Qipao and Chinese Culture
Like Kungfu, Beijing opera, and acupuncture, the qipao is an instantly recognisable symbol of Chinese culture, presenting not just an image of Chinese beauty but also a certain image and conception of Chinese femininity. With a provenance dating back to the long gowns of Qing-era China, the qipao was continually amended and changed by Western concepts of fashion and tailoring, eventually growing in popularity until it became, at one point, the official “gown” or dress of the Han people. Because the Manchus and their descendants were often known colloquially as the ‘Banner People’, so this dress eventually became known as the “qi pao” or “banner gown”.
On the face of it, qipaos can seem like a conservative fashion form that has withstood any fundamental changes, with the exception of slight variations in the length of the lining, the length of the hem, or how open the split is. The qipao works a subtle magic on the curves and contours of a woman’s neck, chest, waist and hips; with a vertical collar that hugs the neck, the top left piece covering the chest just so, the right piece cradling the waist, the back hem frames the hips, with the split showing glimpses of shapely legs, the qipao is unmatched in its understated elegance and sexiness. The qipao brings out the beauty in the motion of swaying and sashaying, working its way from our eyes into our hearts.
The history of the qipao is inextricably tied to the history of Shanghai: “Born in Beijing, Raised in Shanghai” is how some describe it – in this city, where East and West meet, the fusion of Chinese traditions and Western fashion aesthetics made for the fertile fashion ground where the qipao would grow and evolve.
In Shanghai, the traditional Manchu gown formula met Western tailoring and fashion; new additions, such as the lotus collar, the Western flip collar, and the lotus sleeves, expressed a newfound sense of freedom and modernity. By the end of the 1930s, the modern form of qipao began to emerge as it came in to contact with and was transformed by Westernized tailoring techniques; the cut of the chest and waist making the qipao more form-hugging and while at the same time arm slits and in-sleeves were designed so that shoulders and armpit areas had a more tight and bespoke look. Some people even used slight shoulder pads, what they called ‘beauty shoulders’, so that Chinese women began to move away from the sloped shoulder look that had once been popular before. These innovations were conceived and realized in Shanghai.

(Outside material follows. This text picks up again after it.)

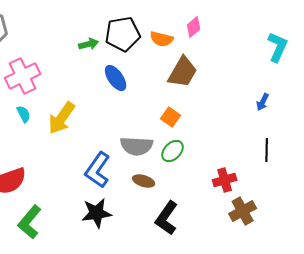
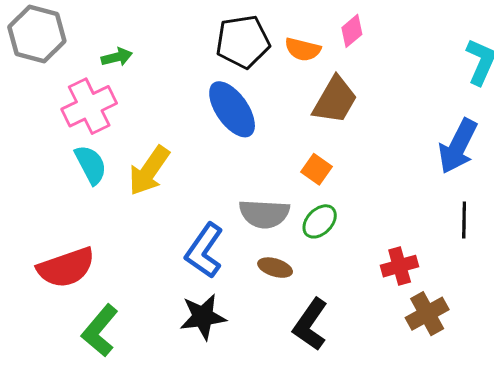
green arrow: (89, 44) -> (117, 57), moved
blue ellipse: (116, 78) -> (232, 109), size x1.4
blue arrow: (263, 102) -> (458, 146), size x2.0
cyan semicircle: (24, 114) -> (91, 165), size x1.5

Looking back at its origins in the formless, waistless Manchu gown, the changes seem dramatic; with major alterations in the height of the collar, the length of the sleeves, and position of the split, the qipao evolved into something altogether distinct from its forebear, becoming a cultural force in its own right, shaping the tastes and fashions of the day, adding strength to the greater movement for women’s liberation, becoming a staple of any Chinese woman’s wardrobe.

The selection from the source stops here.